The two-week residency caps off a busy year for the 52-year-old, who is in the running for eight awards at the AACTAs on December 5 for her first feature film, The Drover’s Wife The Legend of Molly Johnson, including best film, best direction and best actress. The film has a total of 13 nominations – Purcell wrote, directed and starred in the film, a reimagining of the original Henry Lawson story from a feminist First Nations’ perspective.
The AACTA nominations reflect the importance of Indigenous storytelling in Australian screen culture as well as on the global stage. In the past year, First Nations-led film such as Purcell’s, and television series such as Mystery Road, Firebite and the children’s cartoon Lil J and Big Cuz, have been picked up by streamers for international audiences.
“They’re bloody good shows. We’ve been punching above our weight for the past 20 years since Redfern Now, with blackfella stuff on mainstream TV and the streamers now, I think that first and foremost, they’ve got to be good stories for people to stay engaged,” Purcell says. “Once again we’re coming back to homegrown [stories], with ancient history, rising to the top, those that really have a great connection to the country.”
Growing up in Murgon, south-east Queensland, Purcell was the child of a white father and a Goa-Gunggari-Wakka Wakka Murri mother. Her father didn’t live with them – he had another, white, family, who lived on the other side of town. She started her career as a singer but is perhaps best-known for Wentworth and Redfern Now, and the movies Lantana and Jindabyne.
Purcell has written many of her own roles, largely because people don’t know where to place her. “Because I’m fair-skinned. Because I’m such an activist, they put me in the black box and that’s fine as well.”
She describes The Drover’s Wife as a passion project – Lawson’s classic tale was a family favourite, and she saw her mother reflected in the fierce woman flying solo at the centre of the story. The awards provide a chance to take a moment and “pay back respect to the work”.
“I’m a competitive person, I’m rubbing shoulders with Baz Luhrmann and George Miller, bring it on,” she says with a laugh. “If their shine rubs off on me and if I could have a small proportion of their careers ...”

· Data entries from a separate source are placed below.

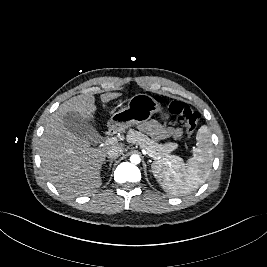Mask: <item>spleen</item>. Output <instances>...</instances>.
<instances>
[{
  "label": "spleen",
  "mask_w": 267,
  "mask_h": 267,
  "mask_svg": "<svg viewBox=\"0 0 267 267\" xmlns=\"http://www.w3.org/2000/svg\"><path fill=\"white\" fill-rule=\"evenodd\" d=\"M196 148L186 164L180 158L155 161L152 172L159 184L171 195H186L201 186L208 178L213 161L210 129L203 125L196 135Z\"/></svg>",
  "instance_id": "obj_1"
}]
</instances>
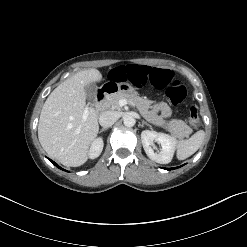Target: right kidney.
<instances>
[{
	"label": "right kidney",
	"mask_w": 247,
	"mask_h": 247,
	"mask_svg": "<svg viewBox=\"0 0 247 247\" xmlns=\"http://www.w3.org/2000/svg\"><path fill=\"white\" fill-rule=\"evenodd\" d=\"M103 139L102 138H97L93 141V143L91 144V147L89 149L88 152V156L91 159L97 158L102 150H103Z\"/></svg>",
	"instance_id": "obj_1"
}]
</instances>
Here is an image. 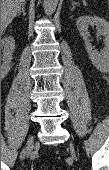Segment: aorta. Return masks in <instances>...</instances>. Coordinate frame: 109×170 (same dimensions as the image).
<instances>
[{"label": "aorta", "mask_w": 109, "mask_h": 170, "mask_svg": "<svg viewBox=\"0 0 109 170\" xmlns=\"http://www.w3.org/2000/svg\"><path fill=\"white\" fill-rule=\"evenodd\" d=\"M58 4V0H44V11L47 15L54 13Z\"/></svg>", "instance_id": "1"}]
</instances>
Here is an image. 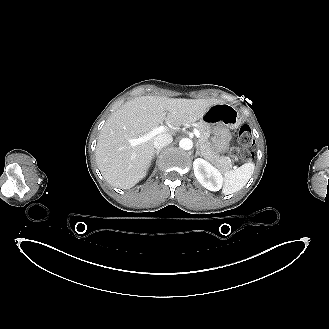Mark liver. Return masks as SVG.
<instances>
[{
	"label": "liver",
	"instance_id": "6515ba94",
	"mask_svg": "<svg viewBox=\"0 0 329 329\" xmlns=\"http://www.w3.org/2000/svg\"><path fill=\"white\" fill-rule=\"evenodd\" d=\"M221 102L214 98L176 99L159 96H142L126 102L107 119L98 137L96 162L104 179L121 189L135 186L151 163L154 139L131 146L129 138L145 135L163 121L172 127L194 123L212 105ZM172 127L164 133L175 134Z\"/></svg>",
	"mask_w": 329,
	"mask_h": 329
}]
</instances>
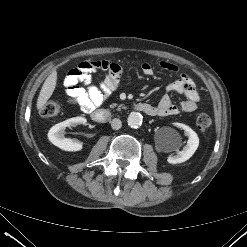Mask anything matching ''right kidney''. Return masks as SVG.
<instances>
[{"instance_id":"obj_1","label":"right kidney","mask_w":247,"mask_h":247,"mask_svg":"<svg viewBox=\"0 0 247 247\" xmlns=\"http://www.w3.org/2000/svg\"><path fill=\"white\" fill-rule=\"evenodd\" d=\"M86 122V118L78 116L58 123L49 130L48 139L52 144L64 151H80L83 148L82 143L75 139L65 138L64 130L66 127L85 124Z\"/></svg>"}]
</instances>
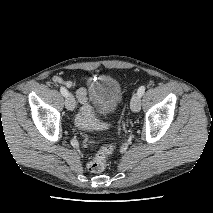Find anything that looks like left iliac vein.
I'll return each instance as SVG.
<instances>
[{
	"instance_id": "4c4485c4",
	"label": "left iliac vein",
	"mask_w": 213,
	"mask_h": 213,
	"mask_svg": "<svg viewBox=\"0 0 213 213\" xmlns=\"http://www.w3.org/2000/svg\"><path fill=\"white\" fill-rule=\"evenodd\" d=\"M130 106L133 112H139L141 108V96L138 95V93H135L132 96Z\"/></svg>"
}]
</instances>
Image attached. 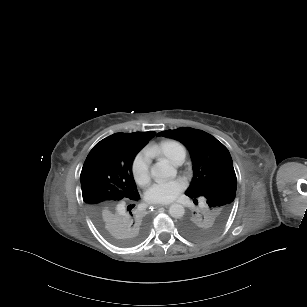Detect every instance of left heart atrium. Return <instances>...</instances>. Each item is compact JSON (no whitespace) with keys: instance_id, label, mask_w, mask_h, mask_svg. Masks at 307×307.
Listing matches in <instances>:
<instances>
[{"instance_id":"left-heart-atrium-1","label":"left heart atrium","mask_w":307,"mask_h":307,"mask_svg":"<svg viewBox=\"0 0 307 307\" xmlns=\"http://www.w3.org/2000/svg\"><path fill=\"white\" fill-rule=\"evenodd\" d=\"M181 191V184L178 181H158L150 184L145 197L153 204H167L173 201Z\"/></svg>"}]
</instances>
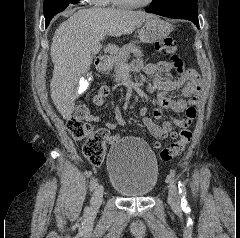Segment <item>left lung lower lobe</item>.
<instances>
[{
	"label": "left lung lower lobe",
	"mask_w": 240,
	"mask_h": 238,
	"mask_svg": "<svg viewBox=\"0 0 240 238\" xmlns=\"http://www.w3.org/2000/svg\"><path fill=\"white\" fill-rule=\"evenodd\" d=\"M146 11L155 13L164 17L187 19L193 22L199 28L198 7L196 3L176 2L169 3L160 7L146 9Z\"/></svg>",
	"instance_id": "obj_1"
}]
</instances>
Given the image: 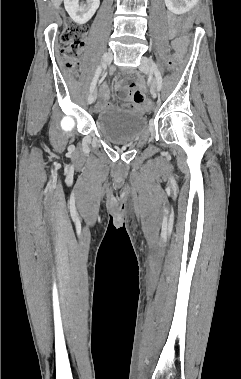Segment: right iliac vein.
Here are the masks:
<instances>
[{
  "mask_svg": "<svg viewBox=\"0 0 241 379\" xmlns=\"http://www.w3.org/2000/svg\"><path fill=\"white\" fill-rule=\"evenodd\" d=\"M112 53L110 51H107L103 54V57H102V60H103V63L105 65H108L111 61H112ZM96 96H97V93L96 91H93L90 93V95L88 96V103L89 104H92L95 102L96 100Z\"/></svg>",
  "mask_w": 241,
  "mask_h": 379,
  "instance_id": "obj_1",
  "label": "right iliac vein"
}]
</instances>
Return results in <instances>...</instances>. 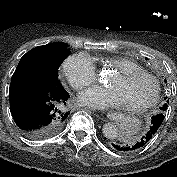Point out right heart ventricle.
Returning a JSON list of instances; mask_svg holds the SVG:
<instances>
[{"instance_id":"obj_1","label":"right heart ventricle","mask_w":177,"mask_h":177,"mask_svg":"<svg viewBox=\"0 0 177 177\" xmlns=\"http://www.w3.org/2000/svg\"><path fill=\"white\" fill-rule=\"evenodd\" d=\"M106 65L116 68L119 72L144 71L140 64L126 57L108 59Z\"/></svg>"}]
</instances>
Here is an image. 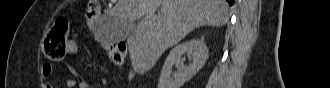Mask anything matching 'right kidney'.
I'll return each instance as SVG.
<instances>
[{"mask_svg":"<svg viewBox=\"0 0 330 88\" xmlns=\"http://www.w3.org/2000/svg\"><path fill=\"white\" fill-rule=\"evenodd\" d=\"M185 53L192 57V62L188 66L184 65L182 59ZM207 57L208 49L202 39H192L175 46L164 62L158 88H180L204 66ZM174 65L177 67L175 73L172 72Z\"/></svg>","mask_w":330,"mask_h":88,"instance_id":"ca27d5eb","label":"right kidney"}]
</instances>
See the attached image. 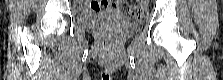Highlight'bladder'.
I'll return each instance as SVG.
<instances>
[{"label": "bladder", "mask_w": 223, "mask_h": 80, "mask_svg": "<svg viewBox=\"0 0 223 80\" xmlns=\"http://www.w3.org/2000/svg\"><path fill=\"white\" fill-rule=\"evenodd\" d=\"M106 21H117L122 27L129 30L137 28L136 25L127 24L120 14L114 12H100L79 17V24L87 28H98Z\"/></svg>", "instance_id": "1"}]
</instances>
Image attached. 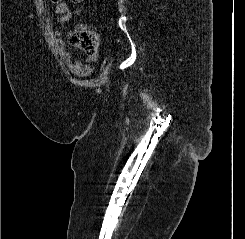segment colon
<instances>
[{
  "instance_id": "5ec220e1",
  "label": "colon",
  "mask_w": 245,
  "mask_h": 239,
  "mask_svg": "<svg viewBox=\"0 0 245 239\" xmlns=\"http://www.w3.org/2000/svg\"><path fill=\"white\" fill-rule=\"evenodd\" d=\"M53 1L58 2L59 0ZM73 1L80 2V0ZM68 39L73 46L81 49L88 55L95 53L99 44V37L95 32L83 29H76L74 31H71L68 35Z\"/></svg>"
}]
</instances>
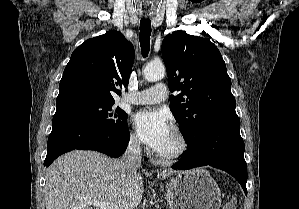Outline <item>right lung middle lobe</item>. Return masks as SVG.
<instances>
[{
  "instance_id": "obj_1",
  "label": "right lung middle lobe",
  "mask_w": 299,
  "mask_h": 209,
  "mask_svg": "<svg viewBox=\"0 0 299 209\" xmlns=\"http://www.w3.org/2000/svg\"><path fill=\"white\" fill-rule=\"evenodd\" d=\"M114 102L75 101L56 104L54 117L67 115L95 126L119 129L126 125L127 114L120 108L113 109Z\"/></svg>"
}]
</instances>
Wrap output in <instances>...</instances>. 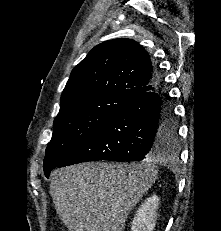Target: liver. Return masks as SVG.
Here are the masks:
<instances>
[{"instance_id": "6515ba94", "label": "liver", "mask_w": 221, "mask_h": 231, "mask_svg": "<svg viewBox=\"0 0 221 231\" xmlns=\"http://www.w3.org/2000/svg\"><path fill=\"white\" fill-rule=\"evenodd\" d=\"M167 159L163 154L158 160ZM151 162H89L54 170L50 194L59 217L69 231H123L129 212L157 179Z\"/></svg>"}]
</instances>
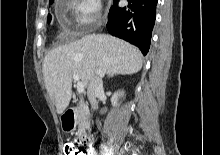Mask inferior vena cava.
<instances>
[{"label": "inferior vena cava", "mask_w": 220, "mask_h": 155, "mask_svg": "<svg viewBox=\"0 0 220 155\" xmlns=\"http://www.w3.org/2000/svg\"><path fill=\"white\" fill-rule=\"evenodd\" d=\"M103 75H104L103 70L98 69L88 86V92H87L88 99L93 109H96L98 107L96 98L100 93L103 92V81H102Z\"/></svg>", "instance_id": "1"}]
</instances>
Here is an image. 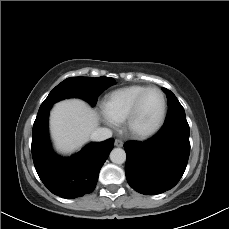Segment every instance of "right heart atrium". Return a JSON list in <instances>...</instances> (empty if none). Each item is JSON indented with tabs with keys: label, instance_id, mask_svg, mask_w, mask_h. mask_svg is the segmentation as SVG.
Instances as JSON below:
<instances>
[{
	"label": "right heart atrium",
	"instance_id": "d8ad5b80",
	"mask_svg": "<svg viewBox=\"0 0 229 229\" xmlns=\"http://www.w3.org/2000/svg\"><path fill=\"white\" fill-rule=\"evenodd\" d=\"M104 119H105L106 124H108L109 126H112V127L116 126V122L110 119L106 114H104Z\"/></svg>",
	"mask_w": 229,
	"mask_h": 229
}]
</instances>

The Sydney-based creative has several projects under way with her husband and business partner Bain Stewart via their production company Oombarra Productions. Purcell has written the treatment for her next feature film, which she won’t go into detail about except that “it’s something that hasn’t been done before, for children and families”.
“That’s all I’m giving away at this stage until it’s all locked in,” she says. “It’s got that Indigenous component in it, it’s about an adventure of a little Indigenous boy and a little Asian kid.”
Next year, she will appear in The Lost Flowers of Alice Hart, alongside Sigourney Weaver and Asher Keddie, by production company Made Up Stories and Amazon Prime.
She has not yet finished with The Drover’s Wife, saying there’s a TV version pitched at the streaming networks, a children’s version and another in a genre she won’t reveal, to come. While she’d love to revisit the 2016 play she wrote and staged 33 times at Sydney’s Belvoir St Theatre – ideally with a national tour and her in the lead – the biggest challenge is finding time to make that happen.
“I’ve got a few things on the boil, I wouldn’t be me if I didn’t, you know. I love running to schedule, when I’ve got a piece of paper and a pencil and a deadline, I’m good,” she says. “I get a buzz out of what I do. I’m very fortunate to have a job that I love that stimulates me, emotionally, intellectually, physically, and while I’ve got oxygen in my lungs and my heart beating I want to create stories.”